Silvia sceglie una salita vicino a casa, la Serra morenica, e decide di percorrerla avanti e indietro fino a raggiungere il dislivello positivo pari a quello del Monte Everest: 8.848 metri. «Tutto questo l’ho fatto per poter contribuire alla ricerca sui tumori femminili portata avanti dalla Fondazione Umberto Veronesi».
A mezzanotte del 4 settembre 2021 Silvia parte per quello che ha chiamato “Everesting di Silvia”: per 343 chilometri ha percorso il tratto di salita della Serra morenica arrivando a quota 8.912 metri di dislivello positivo in 18 ore e 11 minuti. «Al di là di quelli tecnici, il dato più emozionante per me è la cifra raggiunta con le donazioni: €14.000 totalmente devoluti alla Fondazione Umberto Veronesi».
A detta di molti, l’everesting di Silvia è sembrato quasi una tappa del Giro d’Italia. Chi a bordo strada, chi di corsa e chi a pedalare con lei: tantissimi avevano voluto essere presenti per condividere il messaggio.
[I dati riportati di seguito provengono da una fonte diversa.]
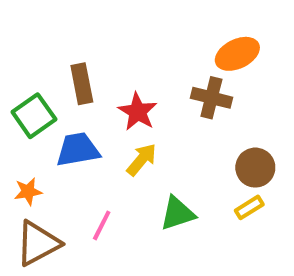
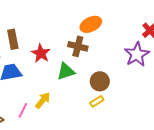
yellow arrow: (142, 160) -> (43, 100), moved
green triangle: (178, 213) -> (66, 71), moved

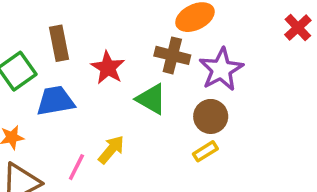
purple star: (137, 54) -> (221, 69), moved
green triangle: (66, 71) -> (151, 99), turned 48

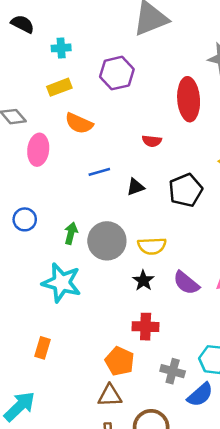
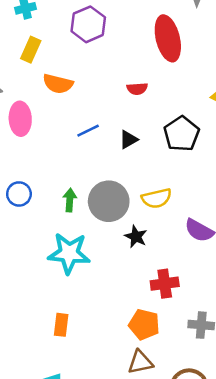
yellow rectangle: (59, 87) -> (31, 50), turned -35
black star: (143, 281) -> (136, 237), moved

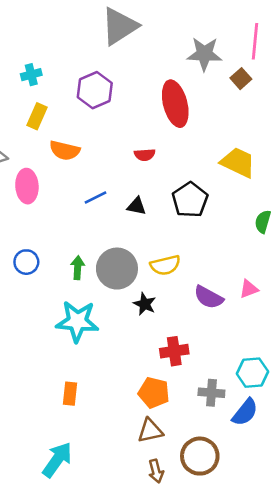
black triangle: (129, 140) -> (136, 206), turned 42

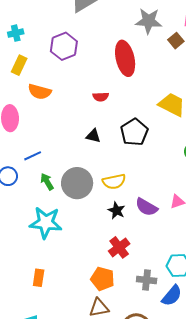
blue line: (96, 197) -> (33, 156), moved
green arrow: (78, 268) -> (47, 182), turned -36
black star: (145, 304) -> (116, 210), moved
red cross: (174, 351) -> (119, 247), turned -30

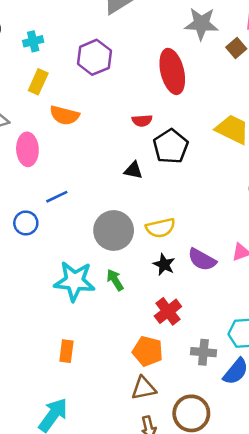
black pentagon: (134, 132) -> (171, 146), moved
green arrow: (47, 182) -> (115, 280), moved

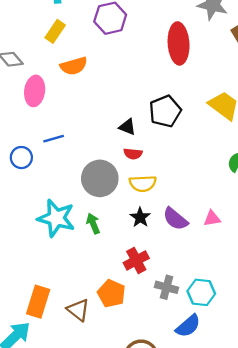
orange semicircle: (65, 115) -> (74, 66), turned -40
red semicircle: (142, 121) -> (133, 154), moved
orange rectangle: (66, 351) -> (38, 302), moved, size x1.5
gray cross: (203, 352) -> (167, 287), moved
brown triangle: (144, 388) -> (78, 310), moved, turned 40

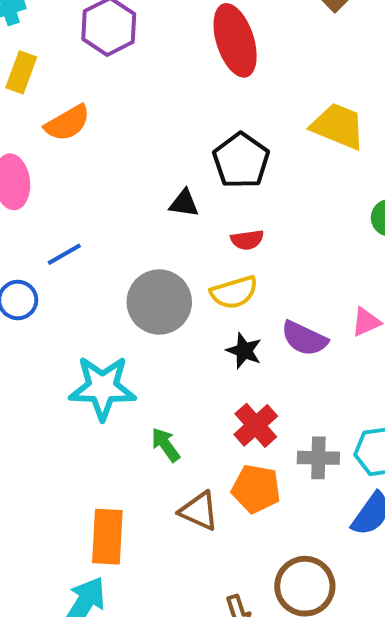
red semicircle: (133, 154) -> (247, 240), moved
green arrow: (93, 223) -> (166, 445), moved
orange pentagon: (111, 293) -> (256, 489), moved
brown triangle: (78, 310) -> (199, 511), moved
A ottobre, dopo il dodicesimo intervento, era nella stanza dell’ospedale quando, fissando le gocce di flebo che cadevano una dopo l’altra, rivive le emozioni vissute negli anni precedenti e nasce l’idea di fermarle per metterle nero su bianco. «Così scrivo il mio libro. Non tratta la malattia e nemmeno un’impresa sportiva. È piuttosto un libro che parla di colori, perché mi hanno sempre accompagnata sia nelle salite che mi ha riservato la vita che in quelle che mi ha offerto la montagna. Per questo l’ho intitolato “I colori della salita”».
Anche tutto il ricavato del libro, la cui prefazione è del primario di oncologia dell’ospedale Molinette di Torino, è devoluto alla ricerca. In particolare, ad un’associazione che ha sede a Chivasso e che si occupa dell’assistenza al paziente oncologico e di tutto ciò che lo circonda.
«La vita è piena di salite e nessuno è preparato a questo. A volte possiamo essere colti impreparati, ma una cosa per certo io la so: voglio continuare a morderla questa, strana, a volte difficile, ma sicuramente unica vita».